Aging is a process that few look forward to, but like everything else in life, it is not without its silver linings. One of them is getting invitations to toast and roast your friends (or secret foes), at their expense. In the last month alone, I was invited to an LX, an LXX, and a, well, X birthday symposium. The Roman numerals seem especially useful here because some ages prefer to remain anonymous. I gather few birthday stars would mind the imputing X, a perfect ten, and a symbol especially dear to our profession. Of course, I also have a self-serving reason to invoke X. No, I don’t mind disclosing my age, especially as its Roman numeral is already embedded in my initials. (Incidentally, for those who make a living in the US, I assume we would all be happier to see MXL, my un-Americanized initials, than seeing its Arabic equivalence). Rather, it is because I have my own X anniversary to celebrate, and you, dear reader of the XL-Files, are invited. To thank you for your decade-long indulgence of my Chinglish, I offer—below—the XXXIII XL-Files choices for you to toast or roast. (Whatever you choose to do, I’d recommend it be well done. But if you prefer medium rare, well, be warned that food-for-thought poisoning is more than a thought.)

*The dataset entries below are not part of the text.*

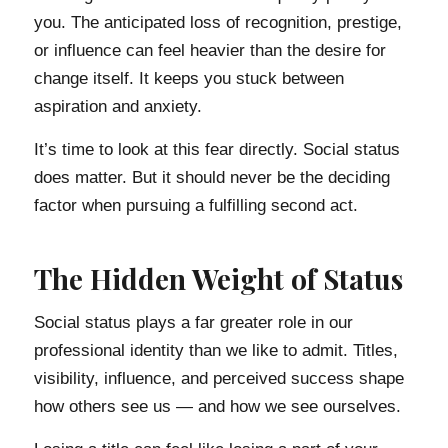
you. The anticipated loss of recognition, prestige,
or influence can feel heavier than the desire for
change itself. It keeps you stuck between
aspiration and anxiety.
It’s time to look at this fear directly. Social status
does matter. But it should never be the deciding
factor when pursuing a fulfilling second act.
The Hidden Weight of Status
Social status plays a far greater role in our
professional identity than we like to admit. Titles,
visibility, influence, and perceived success shape
how others see us — and how we see ourselves.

A Decade of XL-Files, from I to XXXIII

  1. 2013 Statisticians’ Impact: from Backyard to Bedroom? 

  2. 2013 A Fundamental Link between Statistics and Humor

  3. 2013 If You Think Statistics is Hard, Try History…

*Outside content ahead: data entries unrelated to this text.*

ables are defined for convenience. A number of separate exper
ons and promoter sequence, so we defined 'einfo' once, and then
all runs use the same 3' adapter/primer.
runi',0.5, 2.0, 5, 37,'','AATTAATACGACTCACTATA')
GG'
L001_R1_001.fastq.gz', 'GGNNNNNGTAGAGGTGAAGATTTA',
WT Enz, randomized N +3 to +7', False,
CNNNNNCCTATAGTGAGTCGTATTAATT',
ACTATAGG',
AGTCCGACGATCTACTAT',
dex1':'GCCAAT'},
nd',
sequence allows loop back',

  4. 2013 Statistical Classics and Classical Statistics

  5. 2013 From t to T

  6. 2013 Rejection Pursuit

  7. 2013 Ig Nobel and 24/7

  8. 2013 Romantic Regression Towards the Mean

  9. 2014 Nobel Prize in Statistics?

  10. 2014 My Valentine’s Escape

  11. 2014 The Future of Statistics…?

  12. 2014 Leadership: are you open for it?

  13. 2014 Pray with me, statistically

  14. 2015 Frequent(-ist) Flu and Fiducial Cure?

  15. 2015 The ABC of Wine and of Statistics?

  16. 2015 More Joy of Statistics, not (merely) Job of Statistics

  17. 2015 Yo-Yo Ma on Machine (or Massive) Learning

  18. 2016 Lectures (Marriages?) That Last

  19. 2016 Peter Hall of Fame

  20. 2016 Statistics vs Data Science: a 30-year-old prediction?

  21. 2016 A Nobel Prize in Statistics, finally…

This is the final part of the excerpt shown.